Allogenic Stem Cells Derived From Lipoaspirates for the Treatment of Recto-vaginal Fistulas Associated to Crohn's Disease (ALOREVA)

Inclusion Criteria: * Signed informed consent. * Patients with Crohn´s disease diagnosed at least 12 months earlier in accordance with accepted clinical, endoscopic, anatomopathological and/or radiologic criteria. * Fulfilling one of the following criteria: * At least, one previous surgery for fistulous disease. * Physical status which discourage liposuction. * Rectovaginal fistula. * Women of a childbearing age. Good general state of health according to the findings of the clinical history and the physical examination.
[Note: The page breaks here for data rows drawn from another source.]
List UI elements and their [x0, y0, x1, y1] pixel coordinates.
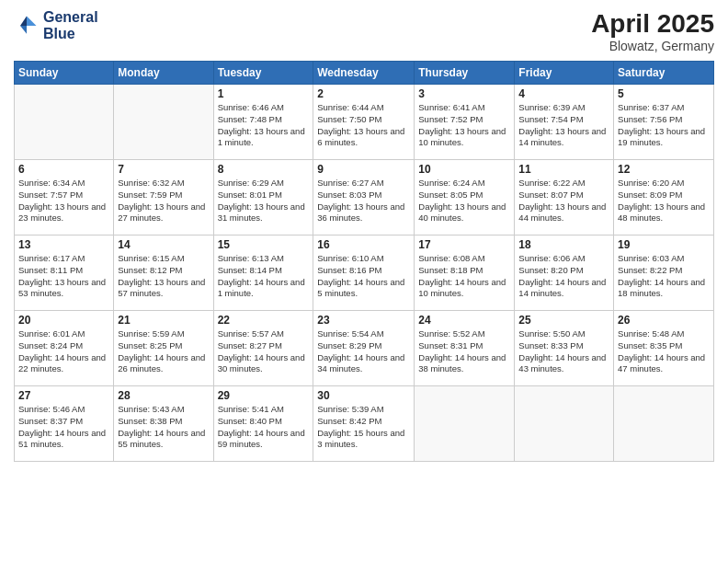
calendar-cell: [114, 85, 213, 160]
calendar-cell: 10Sunrise: 6:24 AM Sunset: 8:05 PM Dayli…: [415, 160, 515, 236]
day-number: 2: [317, 87, 410, 100]
day-info: Sunrise: 5:41 AM Sunset: 8:40 PM Dayligh…: [218, 404, 310, 451]
day-number: 19: [618, 238, 710, 251]
day-number: 11: [518, 163, 609, 176]
calendar-cell: 6Sunrise: 6:34 AM Sunset: 7:57 PM Daylig…: [15, 160, 114, 236]
day-info: Sunrise: 6:44 AM Sunset: 7:50 PM Dayligh…: [317, 102, 410, 149]
day-number: 20: [18, 314, 109, 327]
calendar-cell: 13Sunrise: 6:17 AM Sunset: 8:11 PM Dayli…: [15, 236, 114, 311]
day-info: Sunrise: 6:32 AM Sunset: 7:59 PM Dayligh…: [118, 178, 209, 224]
calendar-cell: 22Sunrise: 5:57 AM Sunset: 8:27 PM Dayli…: [213, 311, 313, 386]
day-info: Sunrise: 6:03 AM Sunset: 8:22 PM Dayligh…: [618, 253, 710, 300]
day-number: 26: [618, 314, 710, 327]
day-info: Sunrise: 5:48 AM Sunset: 8:35 PM Dayligh…: [618, 328, 710, 375]
logo: General Blue: [14, 9, 98, 41]
day-number: 30: [317, 389, 410, 402]
day-number: 16: [317, 238, 410, 251]
logo-line2: Blue: [43, 26, 98, 42]
day-header-saturday: Saturday: [614, 62, 714, 85]
calendar-cell: 3Sunrise: 6:41 AM Sunset: 7:52 PM Daylig…: [415, 85, 515, 160]
calendar-cell: 30Sunrise: 5:39 AM Sunset: 8:42 PM Dayli…: [313, 386, 415, 462]
calendar-week-5: 27Sunrise: 5:46 AM Sunset: 8:37 PM Dayli…: [15, 386, 714, 462]
calendar-cell: [415, 386, 515, 462]
calendar-week-1: 1Sunrise: 6:46 AM Sunset: 7:48 PM Daylig…: [15, 85, 714, 160]
day-info: Sunrise: 6:27 AM Sunset: 8:03 PM Dayligh…: [317, 178, 410, 224]
calendar-cell: 1Sunrise: 6:46 AM Sunset: 7:48 PM Daylig…: [213, 85, 313, 160]
day-number: 3: [418, 87, 510, 100]
day-info: Sunrise: 6:29 AM Sunset: 8:01 PM Dayligh…: [218, 178, 310, 224]
day-info: Sunrise: 5:50 AM Sunset: 8:33 PM Dayligh…: [518, 328, 609, 375]
location: Blowatz, Germany: [591, 39, 714, 53]
calendar-cell: 29Sunrise: 5:41 AM Sunset: 8:40 PM Dayli…: [213, 386, 313, 462]
logo-icon: [14, 13, 40, 39]
day-number: 5: [618, 87, 710, 100]
calendar-cell: 11Sunrise: 6:22 AM Sunset: 8:07 PM Dayli…: [515, 160, 614, 236]
svg-marker-2: [20, 26, 27, 34]
day-number: 27: [18, 389, 109, 402]
day-header-friday: Friday: [515, 62, 614, 85]
day-info: Sunrise: 6:17 AM Sunset: 8:11 PM Dayligh…: [18, 253, 109, 300]
day-info: Sunrise: 6:39 AM Sunset: 7:54 PM Dayligh…: [518, 102, 609, 149]
day-info: Sunrise: 6:46 AM Sunset: 7:48 PM Dayligh…: [218, 102, 310, 149]
calendar-week-4: 20Sunrise: 6:01 AM Sunset: 8:24 PM Dayli…: [15, 311, 714, 386]
day-number: 18: [518, 238, 609, 251]
day-number: 28: [118, 389, 209, 402]
calendar: SundayMondayTuesdayWednesdayThursdayFrid…: [14, 61, 714, 462]
header: General Blue April 2025 Blowatz, Germany: [14, 9, 714, 53]
day-number: 22: [218, 314, 310, 327]
title-block: April 2025 Blowatz, Germany: [591, 9, 714, 53]
day-number: 4: [518, 87, 609, 100]
calendar-cell: 25Sunrise: 5:50 AM Sunset: 8:33 PM Dayli…: [515, 311, 614, 386]
calendar-cell: 16Sunrise: 6:10 AM Sunset: 8:16 PM Dayli…: [313, 236, 415, 311]
day-number: 13: [18, 238, 109, 251]
calendar-cell: 8Sunrise: 6:29 AM Sunset: 8:01 PM Daylig…: [213, 160, 313, 236]
day-number: 6: [18, 163, 109, 176]
day-info: Sunrise: 6:41 AM Sunset: 7:52 PM Dayligh…: [418, 102, 510, 149]
day-header-sunday: Sunday: [15, 62, 114, 85]
calendar-cell: 5Sunrise: 6:37 AM Sunset: 7:56 PM Daylig…: [614, 85, 714, 160]
day-number: 25: [518, 314, 609, 327]
calendar-cell: 27Sunrise: 5:46 AM Sunset: 8:37 PM Dayli…: [15, 386, 114, 462]
calendar-cell: 9Sunrise: 6:27 AM Sunset: 8:03 PM Daylig…: [313, 160, 415, 236]
page: General Blue April 2025 Blowatz, Germany…: [0, 0, 728, 563]
day-number: 24: [418, 314, 510, 327]
day-number: 14: [118, 238, 209, 251]
day-number: 15: [218, 238, 310, 251]
calendar-cell: 26Sunrise: 5:48 AM Sunset: 8:35 PM Dayli…: [614, 311, 714, 386]
day-number: 17: [418, 238, 510, 251]
day-number: 1: [218, 87, 310, 100]
day-info: Sunrise: 5:46 AM Sunset: 8:37 PM Dayligh…: [18, 404, 109, 451]
day-info: Sunrise: 5:52 AM Sunset: 8:31 PM Dayligh…: [418, 328, 510, 375]
calendar-cell: [15, 85, 114, 160]
day-info: Sunrise: 6:06 AM Sunset: 8:20 PM Dayligh…: [518, 253, 609, 300]
day-info: Sunrise: 5:39 AM Sunset: 8:42 PM Dayligh…: [317, 404, 410, 451]
svg-marker-0: [27, 16, 37, 26]
calendar-cell: 7Sunrise: 6:32 AM Sunset: 7:59 PM Daylig…: [114, 160, 213, 236]
calendar-cell: [614, 386, 714, 462]
day-header-wednesday: Wednesday: [313, 62, 415, 85]
calendar-week-2: 6Sunrise: 6:34 AM Sunset: 7:57 PM Daylig…: [15, 160, 714, 236]
svg-marker-1: [20, 16, 27, 26]
calendar-cell: 24Sunrise: 5:52 AM Sunset: 8:31 PM Dayli…: [415, 311, 515, 386]
calendar-header-row: SundayMondayTuesdayWednesdayThursdayFrid…: [15, 62, 714, 85]
day-info: Sunrise: 6:24 AM Sunset: 8:05 PM Dayligh…: [418, 178, 510, 224]
calendar-cell: 23Sunrise: 5:54 AM Sunset: 8:29 PM Dayli…: [313, 311, 415, 386]
day-info: Sunrise: 6:34 AM Sunset: 7:57 PM Dayligh…: [18, 178, 109, 224]
calendar-cell: [515, 386, 614, 462]
day-info: Sunrise: 6:10 AM Sunset: 8:16 PM Dayligh…: [317, 253, 410, 300]
calendar-cell: 20Sunrise: 6:01 AM Sunset: 8:24 PM Dayli…: [15, 311, 114, 386]
calendar-cell: 2Sunrise: 6:44 AM Sunset: 7:50 PM Daylig…: [313, 85, 415, 160]
logo-line1: General: [43, 9, 98, 26]
calendar-cell: 15Sunrise: 6:13 AM Sunset: 8:14 PM Dayli…: [213, 236, 313, 311]
day-number: 12: [618, 163, 710, 176]
day-info: Sunrise: 5:59 AM Sunset: 8:25 PM Dayligh…: [118, 328, 209, 375]
day-number: 10: [418, 163, 510, 176]
month-title: April 2025: [591, 9, 714, 39]
day-info: Sunrise: 6:01 AM Sunset: 8:24 PM Dayligh…: [18, 328, 109, 375]
calendar-cell: 4Sunrise: 6:39 AM Sunset: 7:54 PM Daylig…: [515, 85, 614, 160]
day-number: 9: [317, 163, 410, 176]
day-number: 21: [118, 314, 209, 327]
day-header-thursday: Thursday: [415, 62, 515, 85]
calendar-cell: 28Sunrise: 5:43 AM Sunset: 8:38 PM Dayli…: [114, 386, 213, 462]
calendar-week-3: 13Sunrise: 6:17 AM Sunset: 8:11 PM Dayli…: [15, 236, 714, 311]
Exclusion Criteria: * Presence of severe proctitis (prominent friability, spontaneous bleeding, multiple erosions, deep ulcers) or dominant active luminal disease requiring immediate therapy, assessed by rectosigmoidoscopy * Patients with CDAI≥201 * Patients with an abscess unless a complete toilet of the area with drainage of the collections and the absence of abscess and other collections is confirmed prior to treatment start * Patients who have received infliximab or any other anti TNF agent in the 8 weeks before the cell treatment administration * Patients who have received tacrolimus or cyclosporine in the 4 weeks before the cell treatment administration * Patients with a history of abuse of alcohol or other addictive substances in the 6 months prior to inclusion * Patients with malignant tumor, except for basal cell or cutaneous squamous cell carcinoma, or patients with a prior history of malignant tumors, unless the neoplastic disease has been in remission for the previous 5 years * Patients with cardiopulmonary disease which, in opinion of the investigator, in unstable or sufficiently serious to exclude the patient from the study. * Patients with any type of medical or psychiatric disease which, in the opinion of the investigator, could be grounds for exclusion from study * Patients with congenital or acquired immunodeficiencies. HIV, HBV, HCV or treponema infection, whether active or latent. * Patients allergic to local anesthetics or gadolinium (MRI contrast) MRI is unfeasible (e.g. due to the presence of pacemakers, hip replacements or severe claustrophobia) * Patients who have suffering major surgery or severe trauma in the prior 6 months * Pregnant or breastfeeding women * Patients currently receiving, or having received within 1 month prior to enrolment into this clinical trial, any investigational drug.